Iterative Policy Evaluation

The iterative policy evaluation algorithm is beautifully simple: initialize values, apply the Bellman equation everywhere, and repeat until nothing changes. Yet this simple procedure is guaranteed to find the true value function $V^\pi$ for any policy.

The Algorithm

📖Iterative Policy Evaluation

An algorithm that computes $V^\pi$ by repeatedly applying Bellman expectation updates to all states until the values converge to the unique fixed point.

Think of it like ripples spreading across a pond. Initially, we know nothing about the values, so we guess zeros everywhere. Then we propagate information: states near rewards learn their values first. With each sweep, value information spreads further through the MDP until it reaches equilibrium.

The key insight is that we do not need to solve the Bellman equations directly.

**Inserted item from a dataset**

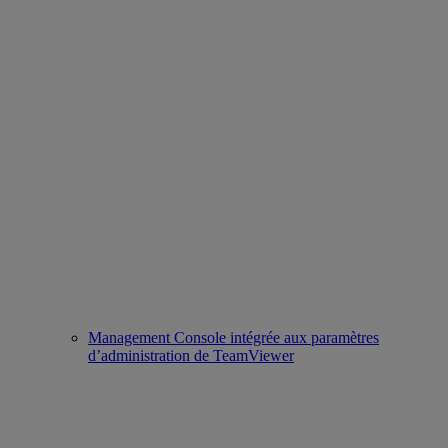
Management Console intégrée aux paramètres
d’administration de TeamViewer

Instead, we iterate towards the solution.

The algorithm has three phases:

Initialize: Set all state values to some arbitrary starting point (typically zero)
Sweep: Update every state’s value using the Bellman expectation equation
Repeat: Keep sweeping until the values stop changing significantly

The Update Rule

At each iteration $k$ , we compute new values for all states:

∑Mathematical Details

$V_{k+1}(s) = \sum_a \pi(a|s) \left[ R(s,a) + \gamma \sum_{s'} P(s'|s,a) V_k(s') \right]$

Let us break this down:

$\pi(a|s)$ is the probability of taking action $a$ in state $s$ under our policy
$R(s,a)$ is the expected immediate reward for taking action $a$ in state $s$
$P(s'|s,a)$ is the probability of transitioning to state $s'$
$V_k(s')$ is our current estimate of the value of state $s'$
$\gamma$ is the discount factor

The outer sum averages over all actions according to the policy. For each action, we compute the expected reward plus the discounted expected value of the next state.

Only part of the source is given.